When I do free on one of the links, does it free all data the members point to?
No. This is what would happen if you deleted the last reference to an object in a garbage-collected language, but C doesn't work like that. You need to manually free each bit of memory that you've allocated.
That code looks like what you'd usually use for a singly- or doubly-linked list, assuming none of its values were pointers.
My list member data contains a lot of pointers too.
Since they are you need to free each current->value as well (and if they're pointers to pointers...).
The code you posted should work for singly or doubly linked lists, but makes some assumptions:
That there's no cleanup of the node to do before freeing it; this is often an incorrect assumption.
That the end of the list is marked with a NULL pointer (i.e. the last node's Next member is NULL)
Regarding the first assumption:
Since you have dynamically allocated data in your nodes, and presuming you don't have another pointer to it somewhere else that you'll use to clean it up later, you'll need to free that data before you free each node. In C, this is not done for you; the general rule is that if you had to allocate it yourself, you have to free it yourself too. A sensible way to deal with this is to write a function to clean up and free a node, and call that instead of just calling free(); your cleanup function would still free the node, but it would free the node's data first.
Regarding the second assumption:
It's a pretty common practice to set the last node's Next pointer to NULL to mark the end since it makes it easy to tell when you've walked all the way through the list. For a doubly linked list, the same goes for the first node's Prev pointer. However, if it's a circular list, the last node just points back to the first node instead -- and that would break the code you posted. In that situation, you'd start with the node head->Next instead of head, and check whether current is not head rather than not NULL. Then deal with head at the end, since you skipped it initially.
And one more thing:
Make sure after you're done freeing your list, that you don't leave head pointing to an invalid (already freed) node and then try to access the list again...

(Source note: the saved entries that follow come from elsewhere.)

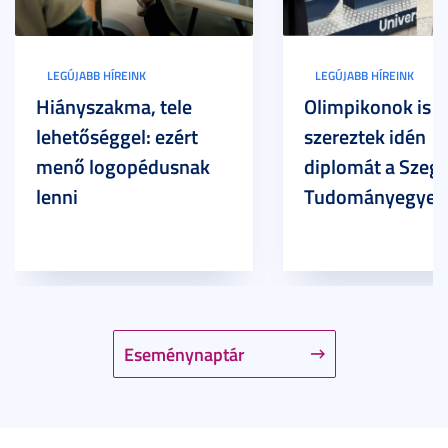
LEGÚJABB HÍREINK
LEGÚJABB HÍREINK
Hiányszakma, tele
Olimpikonok is
lehetőséggel: ezért
szereztek idén
menő logopédusnak
diplomát a Szege
lenni
Tudományegyet
Eseménynaptár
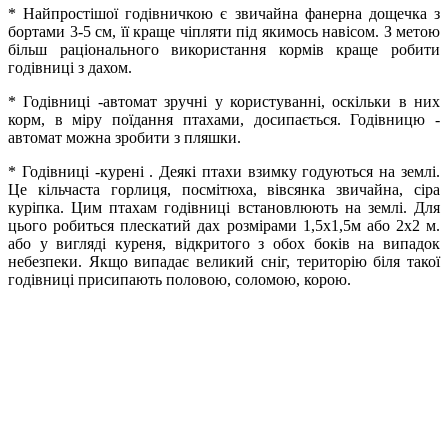
* Найпростішої годівничкою є звичайна фанерна дощечка з
бортами 3-5 см, її краще чіпляти під якимось навісом. З метою
більш раціонального використання кормів краще робити
годівниці з дахом.
* Годівниці -автомат зручні у користуванні, оскільки в них
корм, в міру поїдання птахами, досипається. Годівницю -
автомат можна зробити з пляшки.
* Годівниці -курені . Деякі птахи взимку годуються на землі.
Це кільчаста горлиця, посмітюха, вівсянка звичайна, сіра
куріпка. Цим птахам годівниці встановлюють на землі. Для
цього робиться плескатий дах розмірами 1,5х1,5м або 2х2 м.
або у вигляді куреня, відкритого з обох боків на випадок
небезпеки. Якщо випадає великий сніг, територію біля такої
годівниці присипають половою, соломою, корою.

I am trying to learn how structs work in C. I am familiar with constructors in Java. Now, I have an example of creating a tree in C with structs.
struct a_tree_node{
int value;
struct a_tree_node *leftPTR, *rightPTR;
};
I am currently trying to visualize how this works, I am a little confused because this struct contains itself.
I am a little confused because this struct contains itself.
The struct doesn't contain itself, but rather two pointers to the same kind of structure. That's the key point to understand.
The struct containing itself would be nonsense and wouldn't compile because it's an infinitely recursive dependency.
I think your confusion is comparing a struct to a constructor in Java. The closest equivalent in Java would be class:
class ATreeNode{
int value;
ATreeNode left;
ATreeNode right;
}
As the other answers have said, the left and right node in the struct are pointers - much like (but not quite the same as) references from Java.
The struct doesn't contain it self. It contains two pointers to its type. A very important distinction. Pointers are not of the type the point to but can rather be dereferenced into what they point to at a later time.
It doesn't contain itself it contains two pointers to the same defenition. The * in front of the leftPTR and rightPTR point to memory location where other a_tree_node's are stored.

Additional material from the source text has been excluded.